=== INFORMATION SHOWN ===

# # # # #

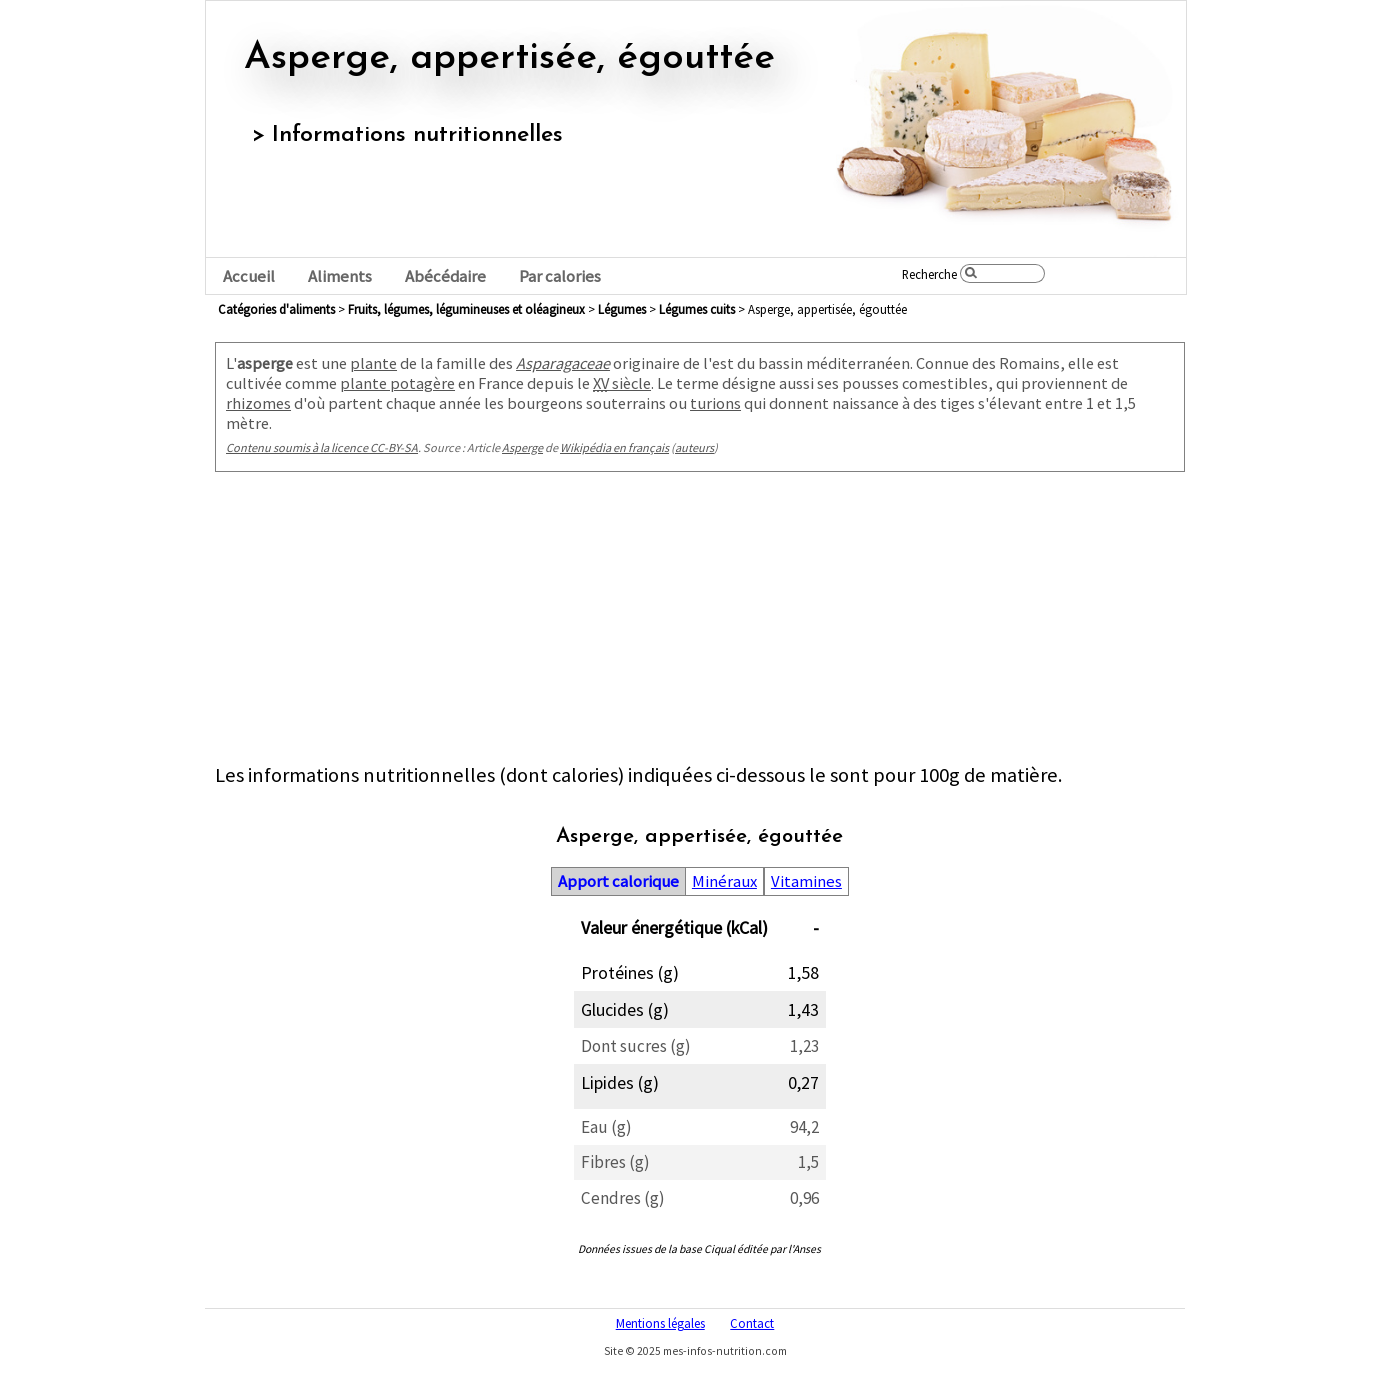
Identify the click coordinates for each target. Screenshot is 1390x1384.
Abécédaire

# # # # #

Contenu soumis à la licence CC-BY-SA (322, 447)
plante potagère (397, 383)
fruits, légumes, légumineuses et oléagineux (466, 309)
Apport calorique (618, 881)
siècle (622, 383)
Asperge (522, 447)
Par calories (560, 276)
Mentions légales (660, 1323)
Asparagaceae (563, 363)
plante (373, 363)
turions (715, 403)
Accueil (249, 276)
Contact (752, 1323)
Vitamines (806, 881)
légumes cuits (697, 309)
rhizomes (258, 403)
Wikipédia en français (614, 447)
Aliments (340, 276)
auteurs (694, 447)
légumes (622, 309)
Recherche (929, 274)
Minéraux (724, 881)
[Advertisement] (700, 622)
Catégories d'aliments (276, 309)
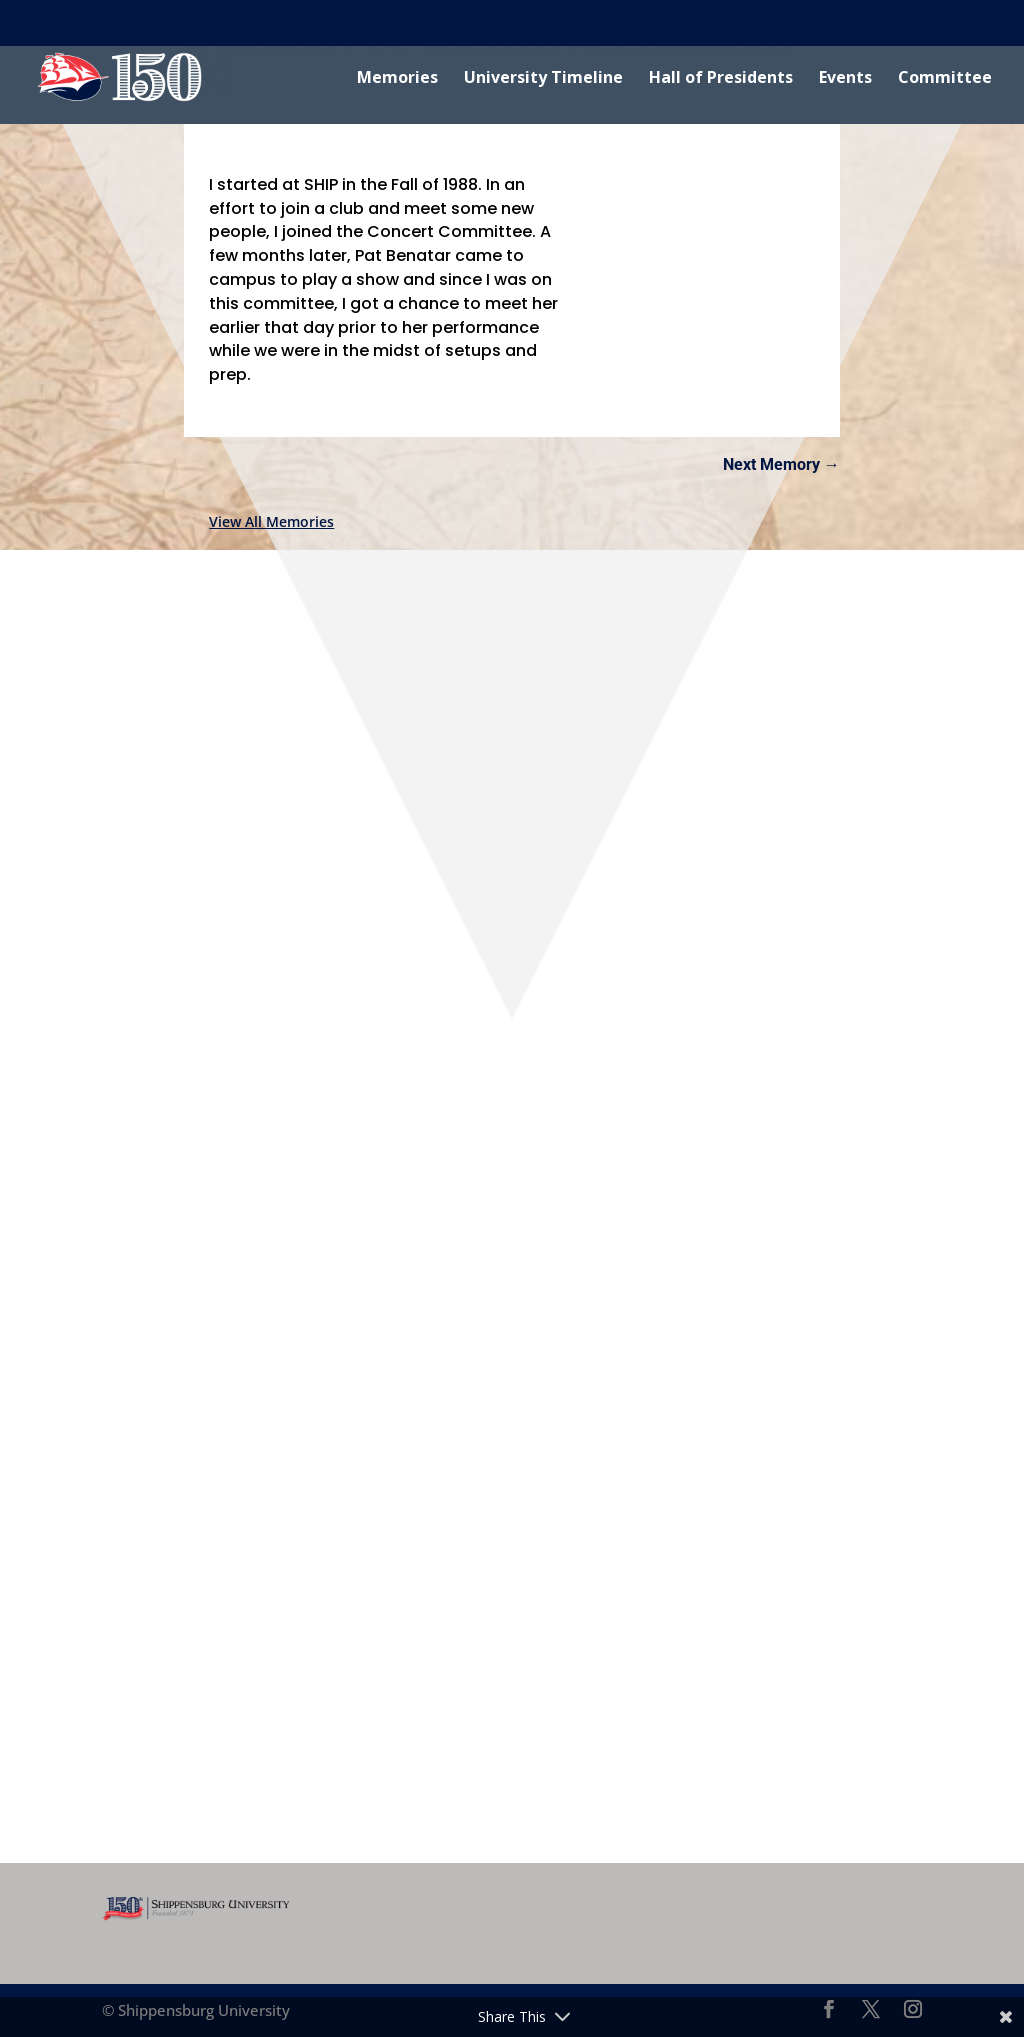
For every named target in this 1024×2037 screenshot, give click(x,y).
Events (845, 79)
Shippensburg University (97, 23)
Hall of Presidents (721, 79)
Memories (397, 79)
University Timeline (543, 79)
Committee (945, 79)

# # # # #

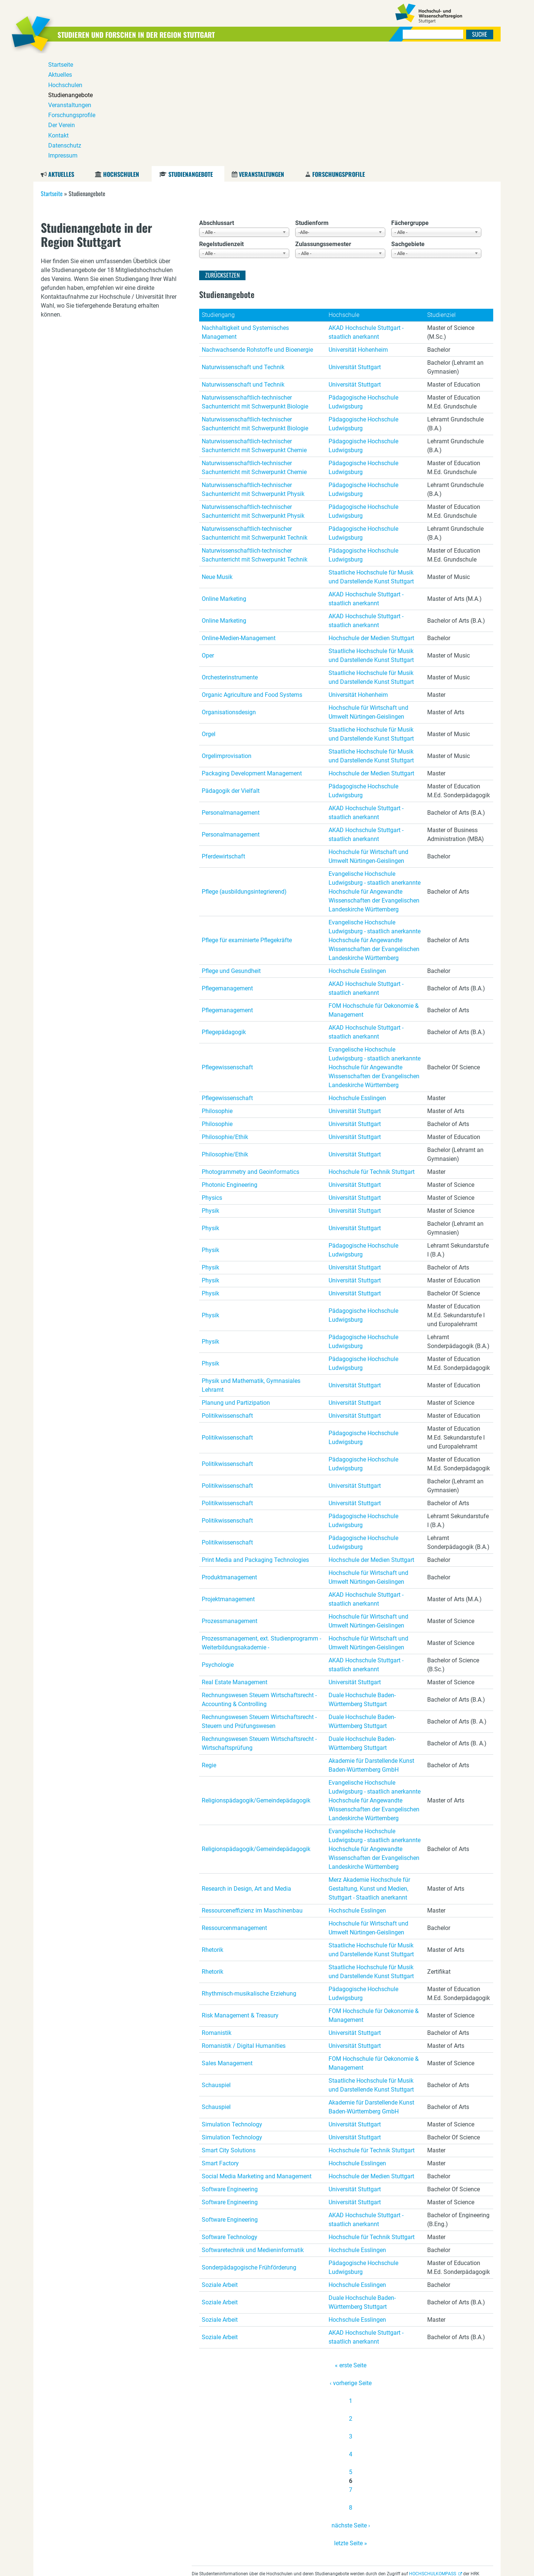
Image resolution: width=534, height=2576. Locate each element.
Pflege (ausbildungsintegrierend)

# # # # #

=== EXERCISE OBJECTIVE ===
Nothing but a number is wanted: report how many lines in the entries above contain the string "target".

=== EXPECTED OUTPUT ===
2